Anyway, your resources are finite in each area, being either floating wood and plastic, fish, or things you scavenge from the islands or ruins poking out of the sea. Once you've exhausted them all, you have to move on, because the Costnerians are constantly eating dried fish and drinking fresh water, the ingrates.
Like most of these games, it's an iterative process of getting slightly better at doing the things you have to do. At first you can only collect the flotsam that's within swimming distance of your town centre (your little people will leap in and out of the water with joyous abandon). Then you get enough to build a salvage boat or two, so you can reach further afield. With these, you can explore shipwrecks and abandoned towns, earning research points to unlock further, even betterer buildings.

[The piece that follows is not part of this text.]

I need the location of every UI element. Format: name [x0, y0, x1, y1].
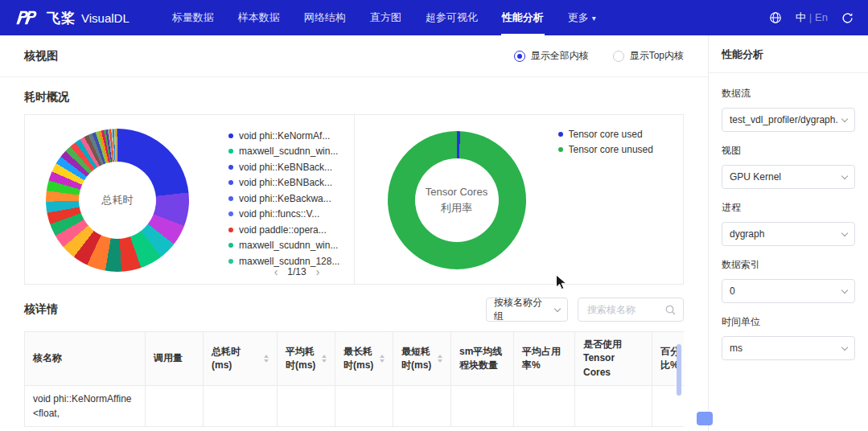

Now you can build large storage areas, so you can stockpile wet wood. You build creaking forests of drying racks to feed the workshops churning out firewood, in turn feeding the water purifiers and fish barbecues. I found it oddly evocative. I could almost imagine myself squelching around, grimly hanging up fresh fish and gradually watching them crinkle in the salty air.

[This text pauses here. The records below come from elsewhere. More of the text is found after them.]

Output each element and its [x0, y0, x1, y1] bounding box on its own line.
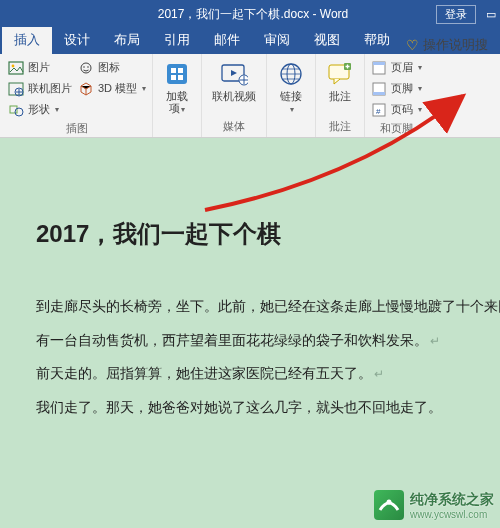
- watermark-url: www.ycwswl.com: [410, 509, 494, 520]
- links-button[interactable]: 链接▾: [273, 58, 309, 117]
- online-video-icon: [220, 60, 248, 88]
- lightbulb-icon: ♡: [406, 37, 419, 53]
- document-page: 2017，我们一起下个棋 到走廊尽头的长椅旁，坐下。此前，她已经在这条走廊上慢慢…: [0, 178, 500, 444]
- svg-point-7: [83, 66, 85, 68]
- shapes-icon: [8, 102, 24, 118]
- svg-rect-13: [178, 75, 183, 80]
- tell-me-label: 操作说明搜: [423, 36, 488, 54]
- header-label: 页眉: [391, 60, 413, 75]
- link-icon: [277, 60, 305, 88]
- comment-button[interactable]: 批注: [322, 58, 358, 104]
- media-group-label: 媒体: [208, 117, 260, 137]
- tab-help[interactable]: 帮助: [352, 27, 402, 54]
- window-title: 2017，我们一起下个棋.docx - Word: [70, 6, 436, 23]
- page-number-button[interactable]: # 页码▾: [371, 100, 422, 119]
- online-picture-label: 联机图片: [28, 81, 72, 96]
- links-label: 链接▾: [280, 90, 302, 115]
- tab-design[interactable]: 设计: [52, 27, 102, 54]
- addins-icon: [163, 60, 191, 88]
- window-options-icon[interactable]: ▭: [486, 8, 496, 21]
- footer-label: 页脚: [391, 81, 413, 96]
- ribbon-tabs: 插入 设计 布局 引用 邮件 审阅 视图 帮助 ♡ 操作说明搜: [0, 28, 500, 54]
- page-number-label: 页码: [391, 102, 413, 117]
- tab-insert[interactable]: 插入: [2, 27, 52, 54]
- tab-layout[interactable]: 布局: [102, 27, 152, 54]
- svg-rect-9: [167, 64, 187, 84]
- online-video-button[interactable]: 联机视频: [208, 58, 260, 104]
- model3d-label: 3D 模型: [98, 81, 137, 96]
- svg-point-5: [15, 108, 23, 116]
- comments-group-label: 批注: [322, 117, 358, 137]
- watermark-logo-icon: [374, 490, 404, 520]
- svg-rect-10: [171, 68, 176, 73]
- title-bar: 2017，我们一起下个棋.docx - Word 登录 ▭: [0, 0, 500, 28]
- insert-online-picture-button[interactable]: 联机图片: [8, 79, 72, 98]
- online-video-label: 联机视频: [212, 90, 256, 102]
- page-number-icon: #: [371, 102, 387, 118]
- watermark-brand: 纯净系统之家: [410, 491, 494, 509]
- header-icon: [371, 60, 387, 76]
- svg-point-8: [87, 66, 89, 68]
- insert-3d-model-button[interactable]: 3D 模型▾: [78, 79, 146, 98]
- footer-icon: [371, 81, 387, 97]
- online-picture-icon: [8, 81, 24, 97]
- insert-icons-button[interactable]: 图标: [78, 58, 146, 77]
- comment-icon: [326, 60, 354, 88]
- document-heading: 2017，我们一起下个棋: [36, 218, 281, 250]
- svg-point-1: [12, 64, 15, 67]
- tab-mailings[interactable]: 邮件: [202, 27, 252, 54]
- svg-rect-11: [178, 68, 183, 73]
- addins-label: 加载项▾: [166, 90, 188, 115]
- paragraph: 到走廊尽头的长椅旁，坐下。此前，她已经在这条走廊上慢慢地踱了十个来回。↵: [36, 290, 480, 324]
- icons-label: 图标: [98, 60, 120, 75]
- paragraph: 前天走的。屈指算算，她住进这家医院已经有五天了。↵: [36, 357, 480, 391]
- svg-rect-12: [171, 75, 176, 80]
- login-button[interactable]: 登录: [436, 5, 476, 24]
- tell-me-search[interactable]: ♡ 操作说明搜: [402, 36, 492, 54]
- tab-view[interactable]: 视图: [302, 27, 352, 54]
- icons-icon: [78, 60, 94, 76]
- tab-references[interactable]: 引用: [152, 27, 202, 54]
- header-button[interactable]: 页眉▾: [371, 58, 422, 77]
- svg-point-26: [387, 500, 392, 505]
- paragraph: 有一台自动售货机，西芹望着里面花花绿绿的袋子和饮料发呆。↵: [36, 324, 480, 358]
- footer-button[interactable]: 页脚▾: [371, 79, 422, 98]
- header-footer-group-label: 和页脚: [371, 119, 422, 139]
- svg-rect-21: [373, 62, 385, 65]
- document-area[interactable]: 2017，我们一起下个棋 到走廊尽头的长椅旁，坐下。此前，她已经在这条走廊上慢慢…: [0, 138, 500, 528]
- cube-3d-icon: [78, 81, 94, 97]
- paragraph: 我们走了。那天，她爸爸对她说了这么几字，就头也不回地走了。: [36, 391, 480, 425]
- svg-rect-23: [373, 92, 385, 95]
- watermark: 纯净系统之家 www.ycwswl.com: [374, 490, 494, 520]
- picture-label: 图片: [28, 60, 50, 75]
- comment-label: 批注: [329, 90, 351, 102]
- insert-picture-button[interactable]: 图片: [8, 58, 72, 77]
- picture-icon: [8, 60, 24, 76]
- illustrations-group-label: 插图: [8, 119, 146, 139]
- addins-button[interactable]: 加载项▾: [159, 58, 195, 117]
- tab-review[interactable]: 审阅: [252, 27, 302, 54]
- ribbon: 图片 联机图片 形状▾: [0, 54, 500, 138]
- insert-shapes-button[interactable]: 形状▾: [8, 100, 72, 119]
- shapes-label: 形状: [28, 102, 50, 117]
- svg-text:#: #: [376, 107, 381, 116]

It's a nice, bleak grind against an unnaturally colourful backdrop. The wide, azure water sparkling under a perfect sky, your little bastion of civilisation bobbing up and down as a vast whale flips its tail out of the water. And the entire time you're muttering ohshitohshitohshit because the last two areas you went to didn't have any shoals of fish, so you've had no food for a really long time now. You do live uncomfortably near the waterline in all senses, at least until you manage to unlock the more advanced food and water production technologies.

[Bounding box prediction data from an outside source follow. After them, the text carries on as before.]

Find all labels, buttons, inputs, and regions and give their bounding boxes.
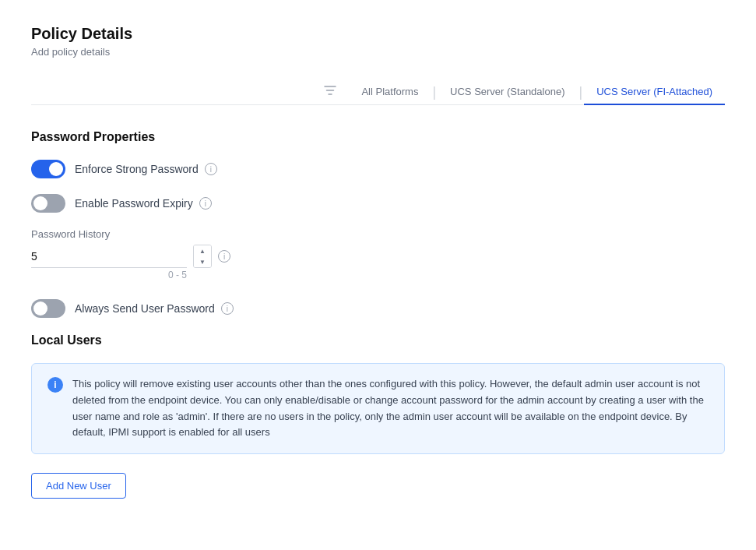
password-history-range: 0 - 5 <box>31 270 187 280</box>
add-new-user-button[interactable]: Add New User <box>31 473 126 499</box>
local-users-title: Local Users <box>31 333 725 347</box>
password-history-spinner[interactable]: ▲ ▼ <box>193 245 212 268</box>
enable-expiry-toggle[interactable] <box>31 194 65 213</box>
local-users-info-banner: i This policy will remove existing user … <box>31 363 725 454</box>
always-send-toggle[interactable] <box>31 299 65 318</box>
enforce-strong-label: Enforce Strong Password <box>75 163 199 175</box>
always-send-info-icon[interactable]: i <box>221 302 234 315</box>
page-title: Policy Details <box>31 25 725 43</box>
always-send-label: Always Send User Password <box>75 302 215 315</box>
filter-icon[interactable] <box>324 84 336 100</box>
password-history-label: Password History <box>31 228 725 240</box>
password-history-group: Password History ▲ ▼ i 0 - 5 <box>31 228 725 280</box>
enforce-strong-info-icon[interactable]: i <box>205 163 217 175</box>
password-history-input-row: ▲ ▼ i <box>31 245 725 268</box>
local-users-section: Local Users i This policy will remove ex… <box>31 333 725 499</box>
enforce-strong-password-row: Enforce Strong Password i <box>31 160 725 178</box>
page-subtitle: Add policy details <box>31 46 725 58</box>
enable-expiry-label: Enable Password Expiry <box>75 197 193 210</box>
enforce-strong-toggle[interactable] <box>31 160 65 178</box>
spinner-up-icon[interactable]: ▲ <box>194 245 211 256</box>
enable-expiry-info-icon[interactable]: i <box>199 197 212 210</box>
info-banner-text: This policy will remove existing user ac… <box>72 376 709 441</box>
enable-password-expiry-row: Enable Password Expiry i <box>31 194 725 213</box>
password-history-info-icon[interactable]: i <box>218 250 230 263</box>
tab-ucs-standalone[interactable]: UCS Server (Standalone) <box>438 79 577 105</box>
password-properties-title: Password Properties <box>31 130 725 144</box>
tab-divider-2: | <box>578 84 582 100</box>
platform-tabs-bar: All Platforms | UCS Server (Standalone) … <box>31 79 725 105</box>
tab-divider-1: | <box>432 84 436 100</box>
password-history-input[interactable] <box>31 245 187 268</box>
spinner-down-icon[interactable]: ▼ <box>194 256 211 267</box>
always-send-password-row: Always Send User Password i <box>31 299 725 318</box>
tab-all-platforms[interactable]: All Platforms <box>349 79 431 105</box>
tab-ucs-fi-attached[interactable]: UCS Server (FI-Attached) <box>584 79 725 105</box>
info-banner-icon: i <box>47 377 63 393</box>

But while these bits and bobs work well, there are scant few of them right now. The R&D tree for those new technologies is almost embarrassingly restrained. You'll find that, while it's a desperate business at times, you really only have two or three production chains to keep an eye on. The Costnerians needs are depressingly few, and I'd hope that in time they're demanding to do things like get pissed on fish wine at a pub built out of old gas cans, or have a seaweed park to visit.
There also aren't objectives or the outline of a story to follow, just a repeating paddle across the same map that loops back on itself once you reach the far side. It's a bit aimless, and you'll reach the limits of what you can do in about an afternoon. And there are some little tweaks to be made, if I had my druthers. You can set an individual's priority on tasks, like "You, Fishhook McGarrity, will focus on construction" for example, but you can't work the other way around and prioritise a particular building when it's under construction, which I often find more useful.
But, much like my Costnerians looking hopefully at a leaking water tower on the horizon, you can see the potential here already. Given time it could become something very special. Like how a fresh fish can become a salted dried fish worth half a unit of food.